The Box stores have always charged beyond one cut here but it is one cut per sheet.  $.25 is a good deal.  That will offset the wear and tear on the saw and replacement blades.


----------



## edicehouse (Mar 27, 2012)

Oh believe me I don't mind the quarter a cut, saves me time and lugging around the oak, it's just how cheap can they get?  Next grocery stores going to charge you a quarter per bag when you get groceries?


----------



## BSea (Mar 27, 2012)

I think 25¢ is really a bargain.  I'd do that in a second.  They have to charge something, otherwise people would have them do all their cuts for a complete project.


----------



## Andrew_K99 (Mar 27, 2012)

edicehouse said:


> Oh believe me I don't mind the quarter a cut, saves me time and lugging around the oak, it's just how cheap can they get? Next grocery stores going to charge you a quarter per bag when you get groceries?

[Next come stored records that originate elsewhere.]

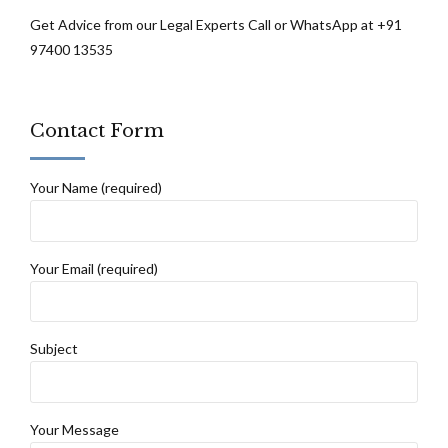
Get Advice from our Legal Experts Call or WhatsApp at +91
97400 13535
Contact Form
Your Name (required)
Your Email (required)
Subject
Your Message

lol ... they charge 5¢ at most stores around here for a plastic bag. It is to encourage the use of reuseable bags.

My beef is they generally can't make accurate cuts.  Never have them cut final sizes if you need them to be accurate.

AK


----------



## IPD_Mr (Mar 27, 2012)

I would say that you are correct in that it is not the cost, as $.25 a rip can save you a lot of hassle.   If you you don't have the wheels to transport it and especially if you don't have a table saw with adequate out-feed and feed room/support, then $.25 is a bargain.  What really irks me is they never change the blade or sharpen it.  I don't care how nice you ask when doing a cross grain cut, they will not cut it slow but will push the saw just as fast as they can to see your reaction.  Makes them even more mad when I say go get a new piece and find someone with the appropriate knowledge to run a saw.


----------



## billspenfactory (Mar 27, 2012)

We do 2 cuts per board free.   You buy 10 boards you get 20 cuts free.


----------



## billspenfactory (Mar 27, 2012)

What ticks me off is when someone comes in and buys one board and wants it cut 12 times and starts given me lengths that are  1 1/16 x 4 3/4   or worst  they want a sheet cut into pen blanks size.   lol


----------



## The Penguin (Mar 27, 2012)

Andrew_K99 said:


> edicehouse said:
> 
> 
> > Oh believe me I don't mind the quarter a cut, saves me time and lugging around the oak, it's just how cheap can they get? Next grocery stores going to charge you a quarter per bag when you get groceries?
> ...



yep. they got me on this.


----------



## PenMan1 (Mar 27, 2012)

For 25 cents a cut, I'll take them a list of "rip cuts"! I work by myself and accurate 8 foot rip cuts are very time consuming. I'd stand in line at the panel cutter to pay a quarter, and even the time spent standing in line would be faster than hauling it and cutting it alone.


----------



## Displaced Canadian (Mar 27, 2012)

If you get your wife to ask to get it cut they won't charge her. When I get a board cut there I also get it cut long. Once I told the associate that I was making a cabinet and gave him the measurement. He looked at me, smiled and said," I can read a tape measure, what size do you really need it cut to?" I told him and he cut it right on the money.


----------



## Justturnin (Mar 27, 2012)

edicehouse said:


> Next grocery stores going to charge you a quarter per bag when you get groceries?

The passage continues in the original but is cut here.